Do I believe that the Lord can heal me? Yes. Do I believe that that healing will be complete in this lifetime? Not necessarily. That’s His will, not mine. I can’t know the depth of His mysteries. What I do know is that I must take every avenue toward health that is available to me. So, yes, that means a little green-and-blue pill. That means therapy. That means occasionally breaking a glass. That means prayer, tears, reading and sleep.

It’s just a pill, folks. It’s just a pill.

My journey to faith. (15)

For all the posts in the What Depression Means to Me series, go here.


6 thoughts on “What Depression Means to Me: Pills

  1. Sometimes God’s greatest miracles come from medical research and skilled doctors.
    This might give you a good chuckle. One time a friend of mine was working at camp. One of the campers got sick, and the release form/phone call to mom allowed for her to take Niquil. The little girl refused to take medicine, so the camp staff assured her that the “magic grapes” would help her sleep better and not be up coughing all night.


  2. I just read through the three depression posts, Marie. Each are extremely well done. You have captured quite well that depression is a brain – not mind – problem: the brain chemical seratonin gets reuptaked (love how that word sounds) when it should be flowing right along; selective seratonin reuptake inhibitors keep that from happening; and things are much more groovy (maybe not perfect, but usually more groovy none the less). The medicine works to one degree or another for so many people.
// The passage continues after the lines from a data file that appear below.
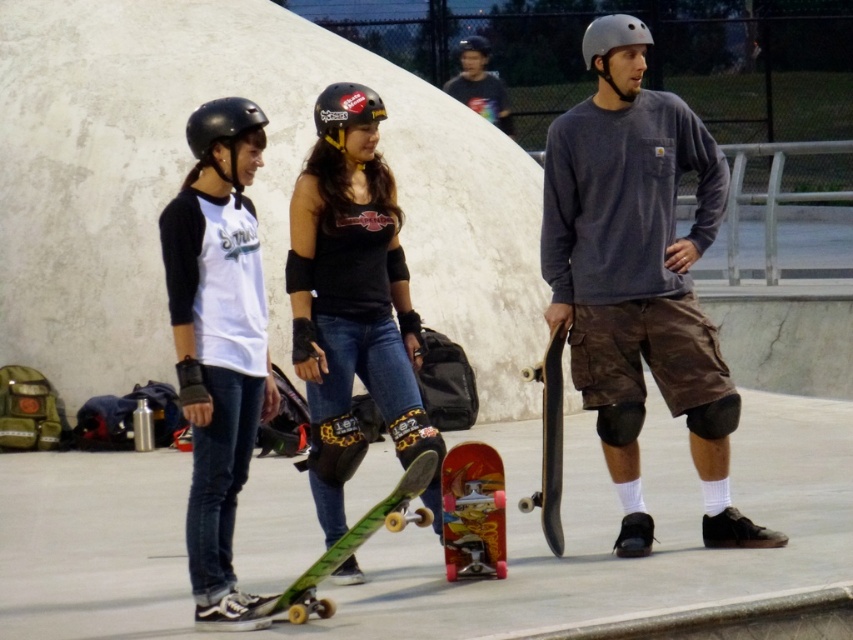 Based on the coordinates provided, which object corresponds to the point at (x=640, y=288) in the skate park scene?

The point at (x=640, y=288) corresponds to the matte gray helmet at center.

You are at the skate park and want to move from the point at coordinates point (x=236, y=374) to the point at coordinates point (x=544, y=372). Which direction should you move in to get closer to your destination?

To move from point (x=236, y=374) to point (x=544, y=372), you should move upward because point (x=236, y=374) is in front of point (x=544, y=372). Since the first point is in front, moving toward the back would bring you closer to the second point.

You are a photographer at the skate park and want to capture both the matte black helmet at left and the matte black helmet at upper center in your shot. Which helmet appears taller in the photo?

The matte black helmet at upper center appears taller in the photo because it is taller than the matte black helmet at left. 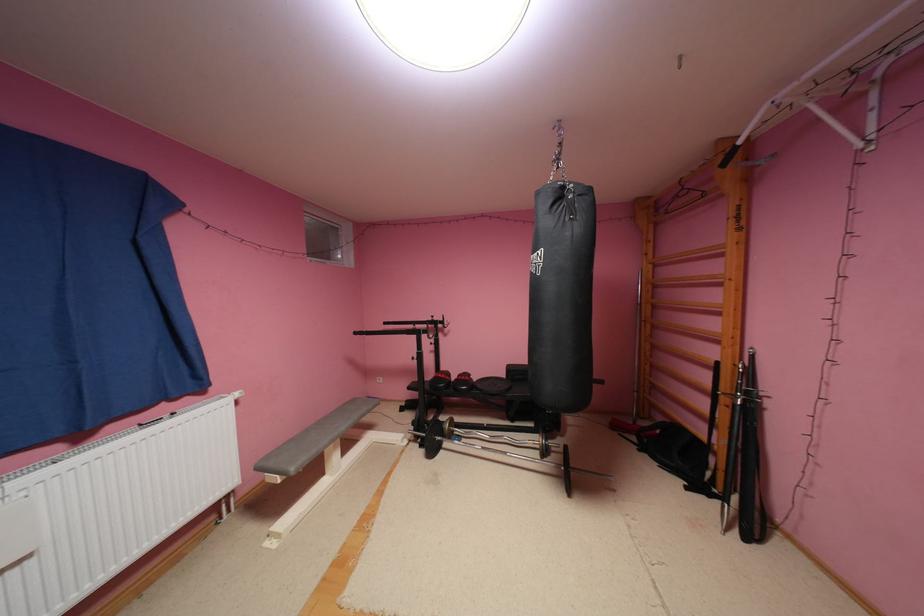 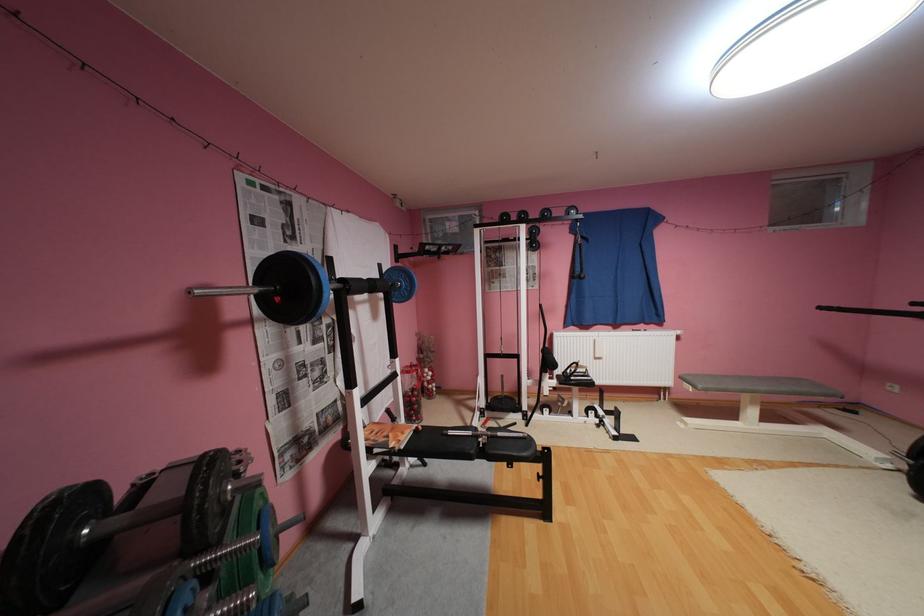 In the second image, find the point that corresponds to pixel 332 474 in the first image.

(746, 419) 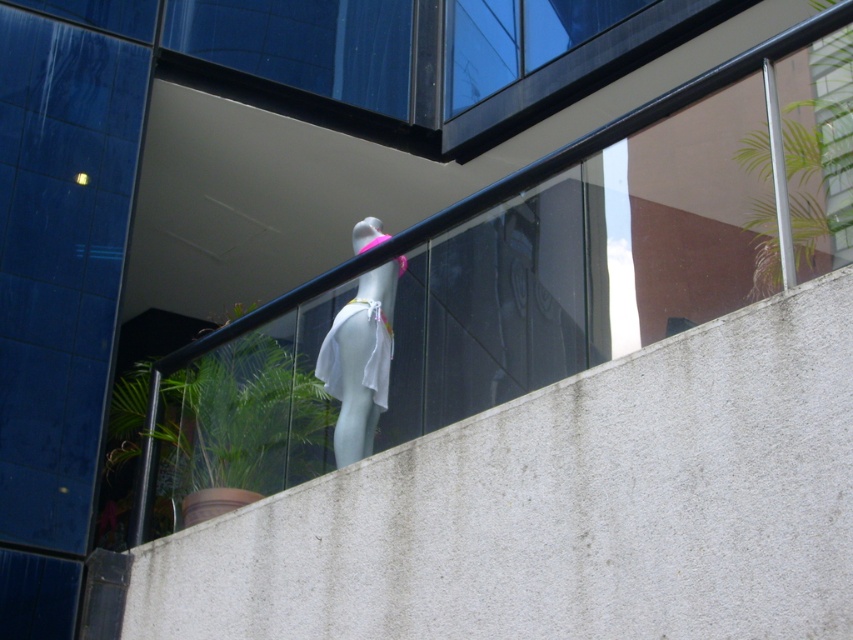 Question: Is white concrete ledge at center positioned in front of white matte mannequin at center?

Choices:
 (A) no
 (B) yes

Answer: (B)

Question: Which object is farther from the camera taking this photo?

Choices:
 (A) white concrete ledge at center
 (B) white matte mannequin at center

Answer: (B)

Question: Which of the following is the closest to the observer?

Choices:
 (A) white matte mannequin at center
 (B) white concrete ledge at center

Answer: (B)

Question: Can you confirm if white concrete ledge at center is wider than white matte mannequin at center?

Choices:
 (A) no
 (B) yes

Answer: (B)

Question: Considering the relative positions of white concrete ledge at center and white matte mannequin at center in the image provided, where is white concrete ledge at center located with respect to white matte mannequin at center?

Choices:
 (A) left
 (B) right

Answer: (B)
    Bottom line: true depression is medical, not moral.

    Praying for you.



  3. Bravo Marie! This is well expressed and a message people are really needing to hear. I don’t really like the fact that they advertise medications on TV as if they were candy bars we might like to try, but at the same time, some of the anti-depressant ads do an amazing job of depicting depression. I love the one where the black hole keeps getting in the woman’s way and even when she is on medication and living her life fully there is still that little black blob following along behind her.

    I think the more people like you and me, who deal with depression in our own lives, speak openly about the issue the better things will get.